Erdoğan iktidarı ise vergi yükü altında ezilen, ücretleri her gün eriyen ve en temel ihtiyaçlarını karşılamak için bankalara borçlanan emekçilere durmadan “fedakârlık” çağrısı yapıyor. Bütün zenginlik yerli-yabancı tekellere, holdinglere, banka kasalarına ve yandaş sermayedarlara akarken, sıra işçiye geldiğinde “Allah versin” deniyor.

Ucuz emek sömürüsüne dayanan Erdoğan-Şimşek programı, işten atmaları, grev yasaklarını, sendikal hakların engellenmesini perçinlerken, en küçük bir memnuniyetsizlik ya da homurtuya tehditle, şiddetle karşılık veriliyor. İşçilerin insanca bir yaşam için yükselttiği mücadele bastırılmaya çalışılıyor. Grevler yasaklanıyor, sendikalaşan, hakkını arayan işçiler kapı önüne konuluyor, gözaltına alınıyor, mücadeleci sendikacılar tutuklanıyor… Bugün, sendikal örgütlenme, grev ve toplu sözleşme hakkı fiilen ortadan kaldırılmıştır. ITUC Sendikal Haklar Endeksine göre de Türkiye, 142 ülke içinde 134’üncü sırada gelmektedir.

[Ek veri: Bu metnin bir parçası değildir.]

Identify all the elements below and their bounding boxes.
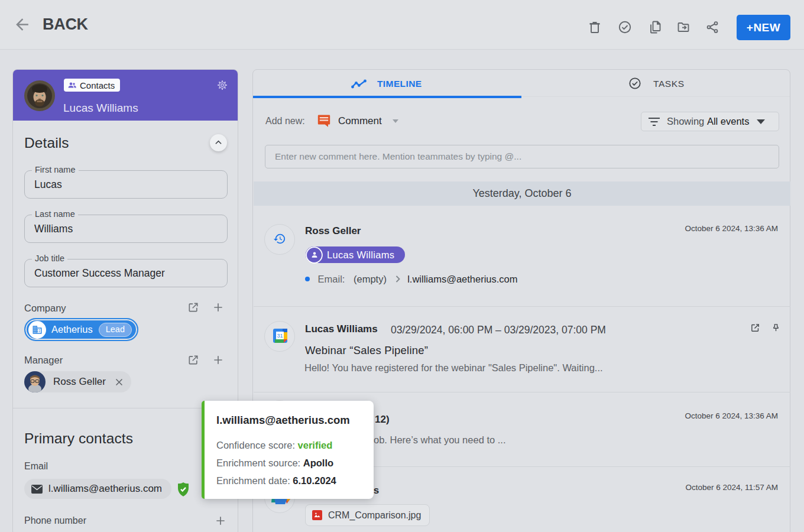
svg-text:31: 31 [277,333,283,339]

Siyasi geleceğini faşist bir devlet düzeni kurmakta gören tek adam rejimi, buna engel gördüğü tüm muhalif güçleri baskı ve yasaklarla sindirmeye çalışıyor. Şafak operasyonları, gözaltılar, tutuklamalar, kayyımlar gibi kırıntı halindeki demokratik hakları bile askıya alan, faşizan uygulamalar bunun içindir.

Emek Partisi olarak, sömürüye, baskı ve yasaklara, yeniden paylaşım ve savaş politikalarına hayır diyoruz. İşçilerin birliği ve halkların kardeşliği için 1 Mayıs’ta enternasyonal mücadele bayrağını yükseltmeye çağırıyoruz. Ekmek, barış, özgürlük ve adalet için, faşizme geçit vermemek için 1 Mayıs’ta alanları dolduralım!

Sömürücü sermaye düzenine karşı “Artık yeter” diyelim, halkın tam egemenliğine dayalı yeni bir toplumsal düzen için birleşelim.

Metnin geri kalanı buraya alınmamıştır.